座標系という考え方は高校生には難しいです.
摩擦がないとしたらどういう運動をするかを考えるといいと思います.
Bの上にAが乗っていてBだけを右にひっぱります.摩擦がなければBだけが動いてAはそのまま下に落ちます.下にあったBがなくなるので真下に落ちます. 摩擦があればいくらか引っかかるわけですから引きずられます.でもBの動きには付いていけません.いくらか遅れます.Bと一緒の運動をする場合は張り付いているときです. Bの動きには付いていけないのですから少し右に運動して下に落ちてしまいます.左に動いているのではありません.右に動いているBの上にいる人から見ると後ろに滑っているように見えますが机の上の人から見ると右に動いています.Bの動きに付いていけないので下に落ちるわけです. AもBも初速度はゼロです.右に動く加速度の大きさが違います.Bの方が大きいのです.Aに働く力は右向きに働いている摩擦力です.Bに働く力は右向きに加えられた力と左向けに働いている摩擦力です.Aに働いている右向きの摩擦力とBに働いている左向きの摩擦力は作用・反作用の関係にあります.
こういうので分かりますか.
こんにちは. レスありがとうございました.
昨晩みなさんのレスを参考にしながら整理してみました まずは,おっしゃるように, Fが静止摩擦力より小さい場合→AとBがくっつく. これは前回僕が質問した問題だったんですが,相関性があったんですね.
Fが静止摩擦力より大きい場合→AとBがすべる
いろいろな説明があって混乱してしまいますが,まとめとしては, 摩擦力の向きを考えるときは,摩擦力をないものとして考えて他の力がない場合は題意の動くように摩擦力が形成されるはずだと考える. または,この問題のように重なっている場合は外から見た視点ではなく,AとBの接触面の動き,つまり右に動いているBの人からみてAが動いている方向の逆方向に擦力がかかる. これらのどちらかによって摩擦力の向きを決定した後は, 図を書いてみてイメージを膨らませる. という感じでいいでしょうか?
ちなみによく物理では,見る場所によって物体の動き方が違って見えますがこういう問題のときってどうイメージしているんですか? 自分は実際にはBの上にはいないじゃないですか…
それと,このような問題を解くときのみなさんの思考の流れをすこし箇条書きとはいいませんが,矢印などを使って書きあらわしていただけませんか. まとめとして参考にしたいんでどうかよろしくお願いします.
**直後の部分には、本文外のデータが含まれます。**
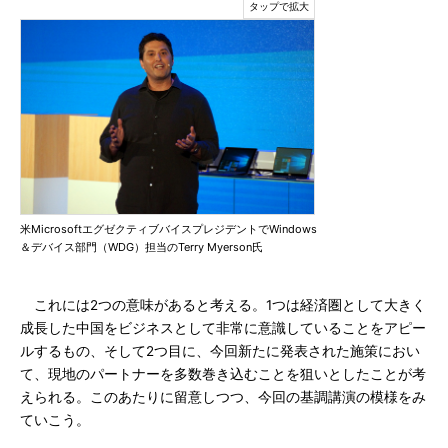
米MicrosoftエグゼクティブバイスプレジデントでWindows
＆デバイス部門（WDG）担当のTerry Myerson氏
これには2つの意味があると考える。1つは経済圏として大きく
成長した中国をビジネスとして非常に意識していることをアピー
ルするもの、そして2つ目に、今回新たに発表された施策におい
て、現地のパートナーを多数巻き込むことを狙いとしたことが考
えられる。このあたりに留意しつつ、今回の基調講演の模様をみ
ていこう。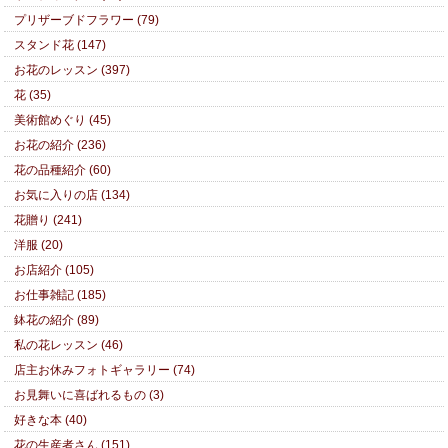
プリザーブドフラワー (79)
スタンド花 (147)
お花のレッスン (397)
花 (35)
美術館めぐり (45)
お花の紹介 (236)
花の品種紹介 (60)
お気に入りの店 (134)
花贈り (241)
洋服 (20)
お店紹介 (105)
お仕事雑記 (185)
鉢花の紹介 (89)
私の花レッスン (46)
店主お休みフォトギャラリー (74)
お見舞いに喜ばれるもの (3)
好きな本 (40)
花の生産者さん (151)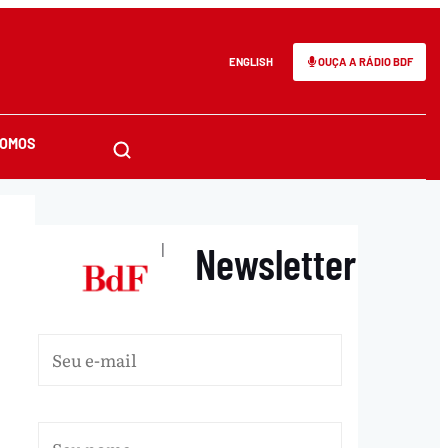
ENGLISH
OUÇA A RÁDIO BDF
SOMOS
Newsletter
|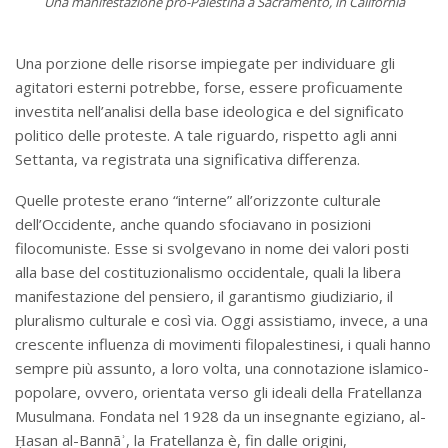
Una manifestazione pro-Palestina a Sacramento, in California
Una porzione delle risorse impiegate per individuare gli
agitatori esterni potrebbe, forse, essere proficuamente
investita nell’analisi della base ideologica e del significato
politico delle proteste. A tale riguardo, rispetto agli anni
Settanta, va registrata una significativa differenza.
Quelle proteste erano “interne” all’orizzonte culturale
dell’Occidente, anche quando sfociavano in posizioni
filocomuniste. Esse si svolgevano in nome dei valori posti
alla base del costituzionalismo occidentale, quali la libera
manifestazione del pensiero, il garantismo giudiziario, il
pluralismo culturale e così via. Oggi assistiamo, invece, a una
crescente influenza di movimenti filopalestinesi, i quali hanno
sempre più assunto, a loro volta, una connotazione islamico-
popolare, ovvero, orientata verso gli ideali della Fratellanza
Musulmana. Fondata nel 1928 da un insegnante egiziano, al-
Ḥasan al-Bannāʾ, la Fratellanza è, fin dalle origini,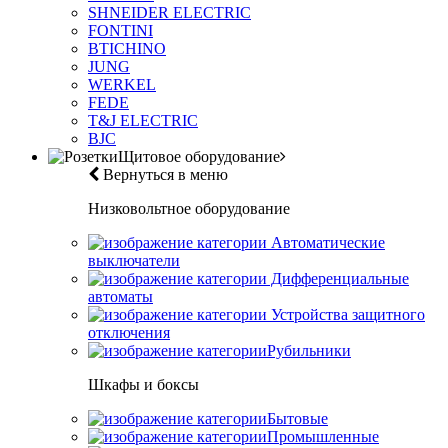
SHNEIDER ELECTRIC
FONTINI
BTICHINO
JUNG
WERKEL
FEDE
T&J ELECTRIC
BJC
Щитовое оборудование
Вернуться в меню
Низковольтное оборудование
Автоматические
выключатели
Дифференциальные
автоматы
Устройства защитного
отключения
Рубильники
Шкафы и боксы
Бытовые
Промышленные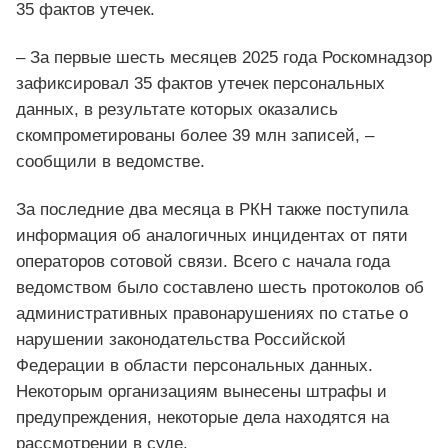
35 фактов утечек.
– За первые шесть месяцев 2025 года Роскомнадзор
зафиксировал 35 фактов утечек персональных
данных, в результате которых оказались
скомпрометированы более 39 млн записей, –
сообщили в ведомстве.
За последние два месяца в РКН также поступила
информация об аналогичных инцидентах от пяти
операторов сотовой связи. Всего с начала года
ведомством было составлено шесть протоколов об
административных правонарушениях по статье о
нарушении законодательства Российской
Федерации в области персональных данных.
Некоторым организациям вынесены штрафы и
предупреждения, некоторые дела находятся на
рассмотрении в суде.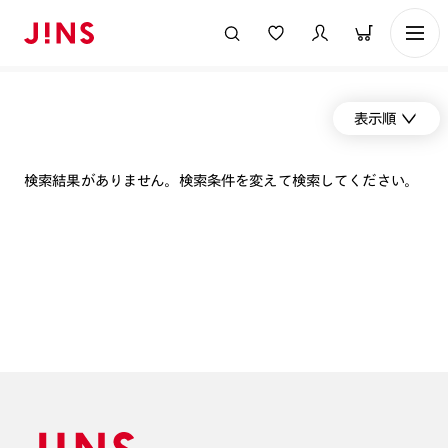
表示順
検索結果がありません。検索条件を変えて検索してください。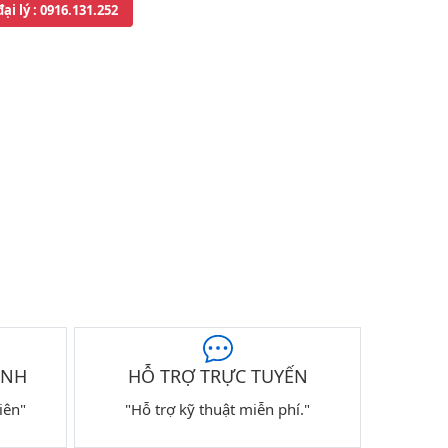
đại lý
: 0916.131.252
ÀNH
HỖ TRỢ TRỰC TUYẾN
iên"
"Hỗ trợ kỹ thuật miễn phí."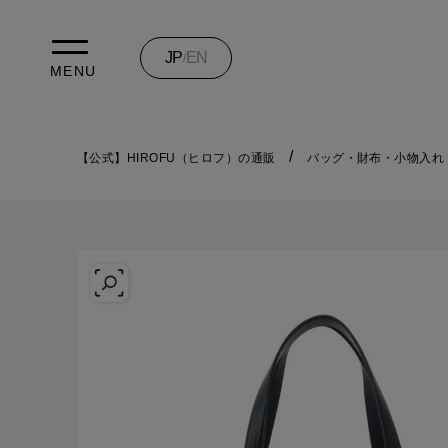
JP
EN
/
MENU
【公式】HIROFU（ヒロフ）の通販
バッグ・財布・小物入れ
>>zoroさん このエッセンスという本は高校物理の参考書?としてはかなり有名な本なので,高校生用の参考書売り場にはどこでにもあると思います. 一応アマゾンへのリンクをはっておくでの,よろしかったらみてください.
ちなみに下もあって,そちらは原子物理・熱・電磁気になっています.
ともあれ,自分の考えをまとめ,みなさんの回答を考えながらこの文章をかいていたら,頭が悪いせいか1〜2時間時間ぐらいかかってしまいました笑 物理だけ考える日というのも何か乙なものですね,ぞっと疲れますがw
こうじろうさん,
アマゾンへのリンクをご紹介くださり有り難うございました.
>出典は,河合出版浜島清利の物理のエッセンス力学45の問題です.
これを「物理のエッセンス力学45」とい本と勘違いしていました.本屋さんで眺めてみます.
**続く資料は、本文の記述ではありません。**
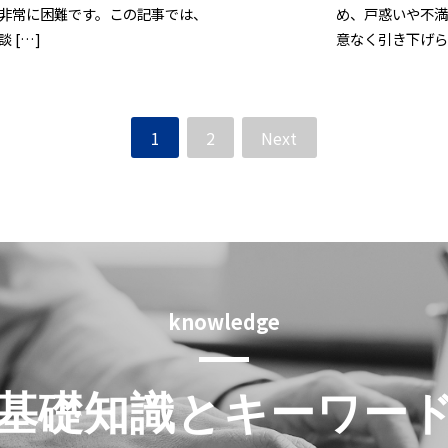
非常に困難です。この記事では、
め、戸惑いや不満
 […]
意なく引き下げら
1
2
Next
knowledge
基礎知識とキーワー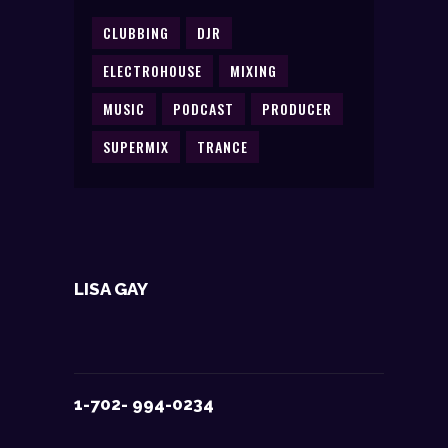
CLUBBING
DJR
ELECTROHOUSE
MIXING
MUSIC
PODCAST
PRODUCER
SUPERMIX
TRANCE
LISA GAY
1-702- 994-0234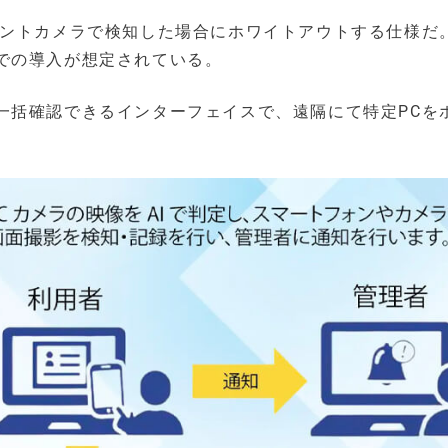
ロントカメラで検知した場合にホワイトアウトする仕様だ
での導入が想定されている。
一括確認できるインターフェイスで、遠隔にて特定PCを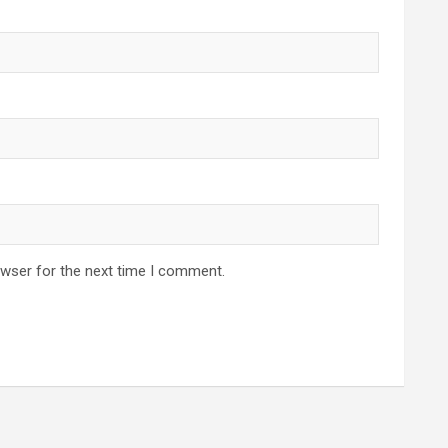
owser for the next time I comment.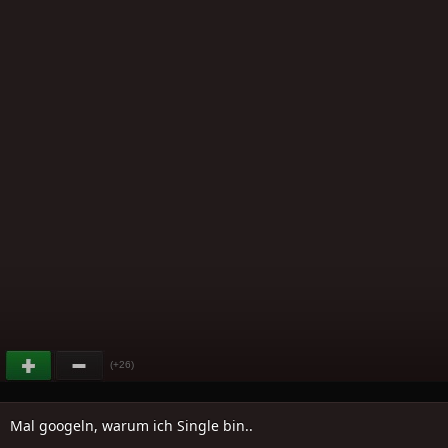
(+26)
Mal googeln, warum ich Single bin..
まずは,正統的に教科書を拝見します.自分は,数学は教科書に従って勉強したのですが,物理は,ゴーイング・マイ・ウェイだったので,昔との差が判りません(泣).
>自分は実際にはBの上にはいないじゃないですか…
私はこの問題の場合,机と同じ場所でA,Bの運動を見ているという立場です.Bの上に乗った立場で見ると混乱します.A,Bを外から見ているというのが出来たうえでBの上に乗っている立場ではどの様に見えるかを考えます.見る立場を変えるとどの様に見えるかは力学では重要な考え方だと思います.実際に可能な立場は片方かも知れませんがその立場であればどの様に見えるかが分かるというのは大きいことです.地球が太陽の周りを回っている図を今では小学生でも書きます.誰も地球と太陽を見ることが出来る場所に行った事がないはずです.天動説と地動説です.どちらも間違ってはいません.見る立場によって違って見えるという運動の記述の違いでしかありません.見えたままが実体に近いかどうかは別問題です.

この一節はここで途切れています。